The first major focus is the game of Subset Takeaway, which is a variant of Chomp played on the Boolean lattice B_n of all subsets of an n-element set. A move consists of choosing a non-empty subset and removing it and all its supersets. The player unable to move loses. While a strategy-stealing argument proves the first player has a winning advantage for n>0, the concrete winning move was unknown. Gale and Neyman (1982) conjectured that taking the largest element (the full n-set) is always a winning move and that in the poset P_{n,k} (subsets of size at most k), the first player loses if and only if (k+1) divides n. Using their computational algorithm, the authors disprove both conjectures. They show that for n=7, the only winning opening move in P_{7,7} (i.e., B_7) is to take a subset of size 4, not the full set. Furthermore, they compute that the first player loses in P_{7,3} but wins in P_{7,6}, providing a counterexample to the divisibility conjecture. They also tabulate Grundy values for small P_{n,k}, revealing that a simple pattern where the Grundy value equals n modulo (k+1) does not hold. The paper describes a reduction technique using involutions (symmetries of order 2) to deduce outcomes for some larger posets from smaller ones.

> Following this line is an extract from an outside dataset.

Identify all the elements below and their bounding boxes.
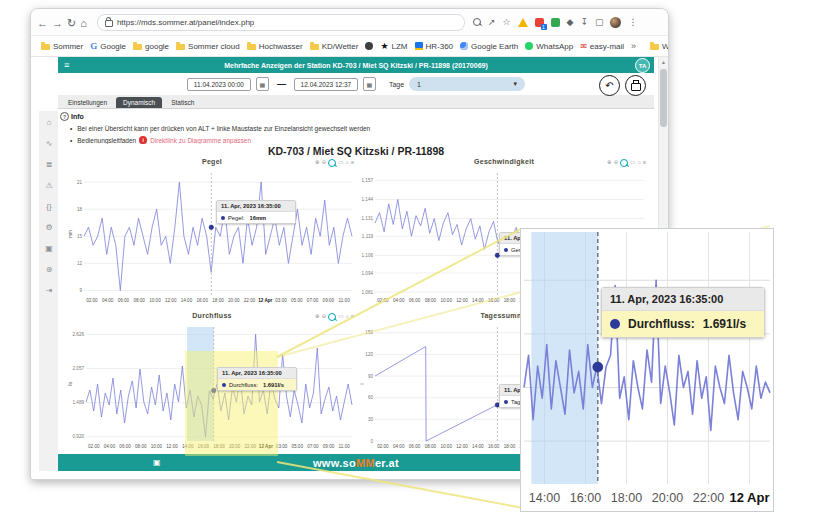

The second major application is counting linear extensions of the Boolean lattice. A linear extension is a total ordering compatible with the subset partial order. The number e(B_n) was known only up to n=6. The authors’ algorithm recursively sums the number of linear extensions of subposets obtained by removing maximal elements. Leveraging the same symmetry-reduction and canonicalization techniques developed for the game analysis, they achieve a massive computational speedup. They successfully calculate e(B_7), a number approximately 6.3 * 10^137, marking the first time this value has been determined. The computation took under 2.5 hours, compared to 16 hours reported for the previous state-of-the-art calculation of e(B_6). As further demonstrations, they derive and prove a closed-form formula for e(P_{n,2}) and provide computed values for e(P_{n,3}) up to n=7.

A significant portion of the paper is dedicated to explaining the computational methodology. The main challenge is the explosive growth of the state space, which is essentially the number of antichains (Dedekind numbers). The authors’ key innovation is to exploit the symmetric group action to consider game positions only up to isomorphism. They define a canonical form for a downwards-closed set (a game position) by using an invariant vector (for each element, count the number of j-sets containing it) and applying permutations to bring this invariant and the set itself into a lexicographically minimal form. This canonicalization, combined with memoization (storing results in a hash table), makes the exhaustive search feasible for n=7. The paper concludes with a table of sample running times and memory usage for different computations on P_{7,3} and P_{7,7}, providing a practical benchmark for the efficiency of their approach.

In summary, this work makes substantial contributions on two fronts: it settles open conjectures in combinatorial game theory regarding Subset Takeaway, and it achieves a breakthrough in the exact enumeration of linear extensions for a fundamental combinatorial structure. Furthermore, it introduces a general and highly efficient algorithmic framework for poset-based recursive computations, with potential applicability to a wide range of other problems in order theory and combinatorics.